All the science that was changing medicine and physics and industry had been secret in their future and had been used to further enrich the wealthy and take them to the stars. Buried in the combination of it, they had missed how it made time travel possible. The doctor said their world had been different in the 2020’s, though.

I offered the possibility that other travelers had gone further back and changed something, and the doctor responded with the possibility that they had traveled to an alternate universe instead. Either way, they didn’t want to see what had happened to their world happen here.

When I asked about keeping the time travel secret, they said they weren’t worried about it. No one will believe it until the group of post-docs working on it at Caltech built the first working prototype. They estimated it would be done within the year. Once it’s built and proven, it’s a moot point.

The science has already been peer reviewed, the results replicated, and what could have amounted to billions of dollars’ worth of patents have been put into the public domain.
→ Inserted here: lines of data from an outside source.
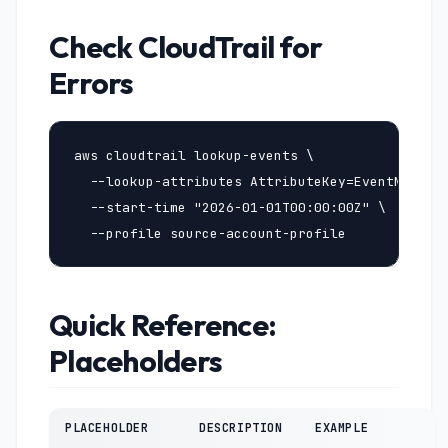
Check CloudTrail for
Errors
aws cloudtrail lookup-events \

  --lookup-attributes AttributeKey=EventName,At
  --start-time "2026-01-01T00:00:00Z" \

  --profile source-account-profile
Quick Reference:
Placeholders
PLACEHOLDER
DESCRIPTION
EXAMPLE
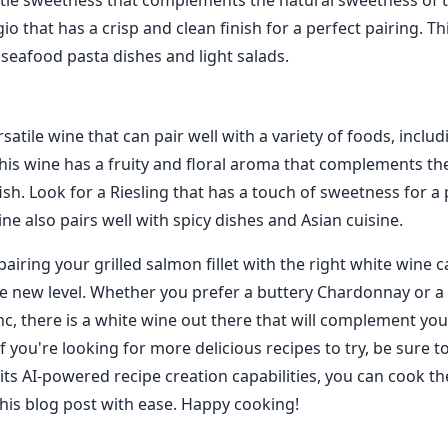
tle sweetness that complements the natural sweetness of t
gio that has a crisp and clean finish for a perfect pairing. Th
 seafood pasta dishes and light salads.
ersatile wine that can pair well with a variety of foods, includ
This wine has a fruity and floral aroma that complements the
fish. Look for a Riesling that has a touch of sweetness for a
ine also pairs well with spicy dishes and Asian cuisine.
pairing your grilled salmon fillet with the right white wine 
e new level. Whether you prefer a buttery Chardonnay or a 
c, there is a white wine out there that will complement you
if you're looking for more delicious recipes to try, be sure t
its AI-powered recipe creation capabilities, you can cook t
his blog post with ease. Happy cooking!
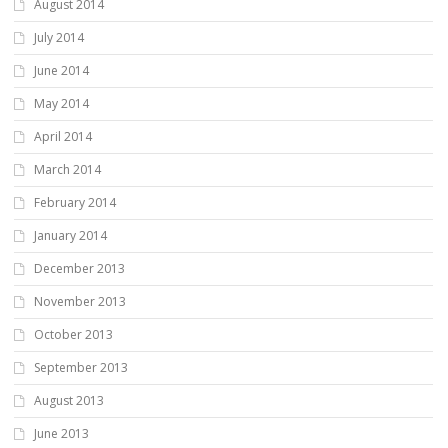
August 2014
July 2014
June 2014
May 2014
April 2014
March 2014
February 2014
January 2014
December 2013
November 2013
October 2013
September 2013
August 2013
June 2013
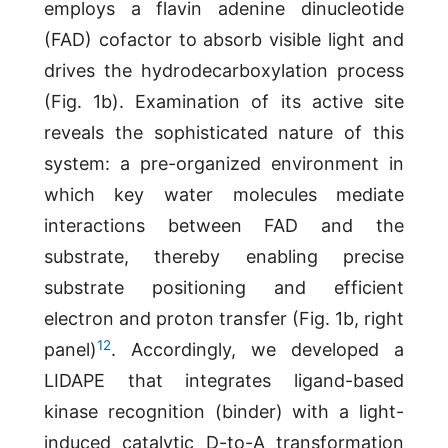
employs a flavin adenine dinucleotide
(FAD) cofactor to absorb visible light and
drives the hydrodecarboxylation process
(Fig. 1b). Examination of its active site
reveals the sophisticated nature of this
system: a pre-organized environment in
which key water molecules mediate
interactions between FAD and the
substrate, thereby enabling precise
substrate positioning and efficient
electron and proton transfer (Fig. 1b, right
12
panel)
. Accordingly, we developed a
LIDAPE that integrates ligand-based
kinase recognition (binder) with a light-
induced catalytic D-to-A transformation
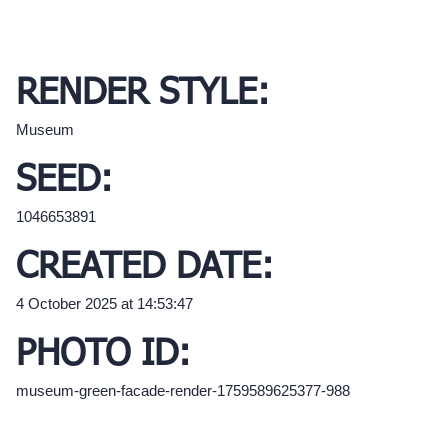
RENDER STYLE:
Museum
SEED:
1046653891
CREATED DATE:
4 October 2025 at 14:53:47
PHOTO ID:
museum-green-facade-render-1759589625377-988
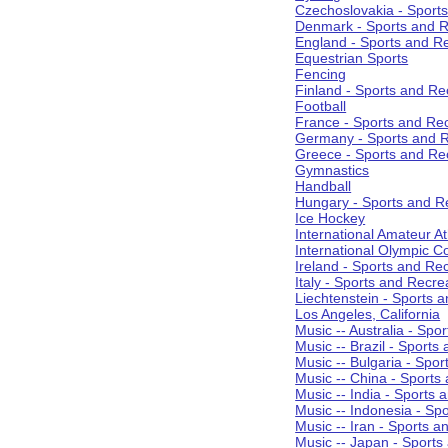
Czechoslovakia - Sport
Denmark - Sports and R
England - Sports and R
Equestrian Sports
Fencing
Finland - Sports and Re
Football
France - Sports and Re
Germany - Sports and R
Greece - Sports and Re
Gymnastics
Handball
Hungary - Sports and R
Ice Hockey
International Amateur At
International Olympic 
Ireland - Sports and Re
Italy - Sports and Recre
Liechtenstein - Sports 
Los Angeles, California
Music -- Australia - Spo
Music -- Brazil - Sports
Music -- Bulgaria - Spo
Music -- China - Sports
Music -- India - Sports 
Music -- Indonesia - Sp
Music -- Iran - Sports a
Music -- Japan - Sports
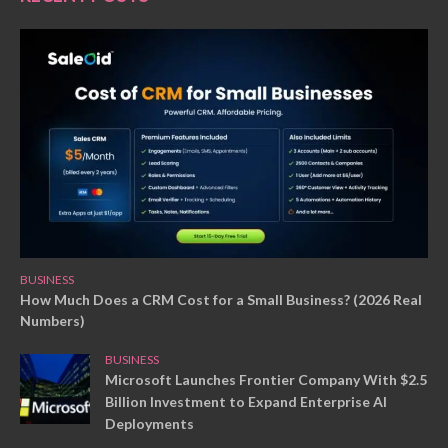
BUSINESS
How Much Does a CRM Cost for a Small Business? (2026 Real
Numbers)
BUSINESS
Microsoft Launches Frontier Company With $2.5
Billion Investment to Expand Enterprise AI
Deployments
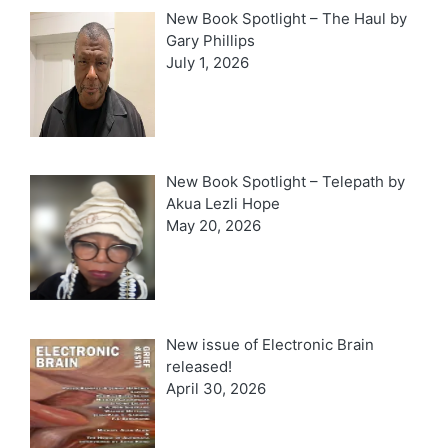
New Book Spotlight – The Haul by
Gary Phillips
July 1, 2026
New Book Spotlight – Telepath by
Akua Lezli Hope
May 20, 2026
New issue of Electronic Brain
released!
April 30, 2026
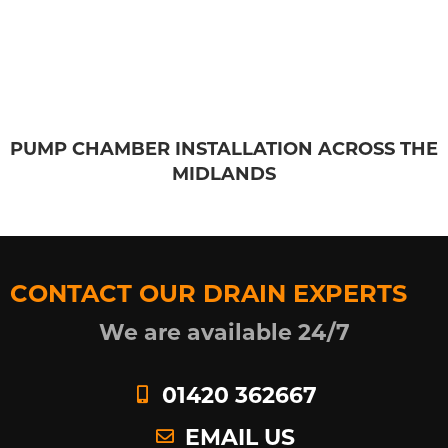
PUMP CHAMBER INSTALLATION ACROSS THE
MIDLANDS
CONTACT OUR DRAIN EXPERTS
We are available 24/7
01420 362667
EMAIL US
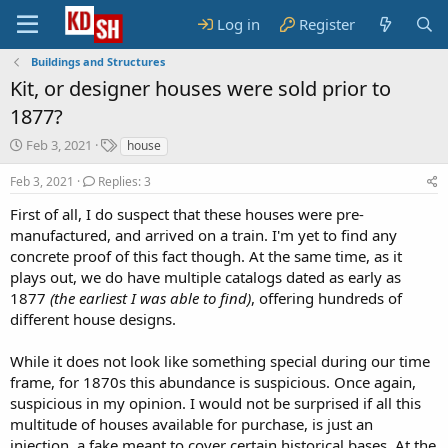
Log in
Register
Buildings and Structures
Kit, or designer houses were sold prior to
1877?
S
T
Feb 3, 2021
house
t
a
a
g
Feb 3, 2021
Replies: 3
r
s
First of all, I do suspect that these houses were pre-
t
manufactured, and arrived on a train. I'm yet to find any
d
a
concrete proof of this fact though. At the same time, as it
t
plays out, we do have multiple catalogs dated as early as
e
1877
(the earliest I was able to find)
, offering hundreds of
different house designs.
While it does not look like something special during our time
frame, for 1870s this abundance is suspicious. Once again,
suspicious in my opinion. I would not be surprised if all this
multitude of houses available for purchase, is just an
injection, a fake meant to cover certain historical bases. At the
As I was preparing to leave, Dr. A said, “My world is already dead, my future is sealed. Yours is at the turning point. It’s up to you to do something about it.”

“How much of a difference can I make?” I asked.

They smiled, and the last thing they said to me was, “Think of all the time travel stories you know, how changing one small thing can drastically alter the future. That’s how. One small, positive change at a time.”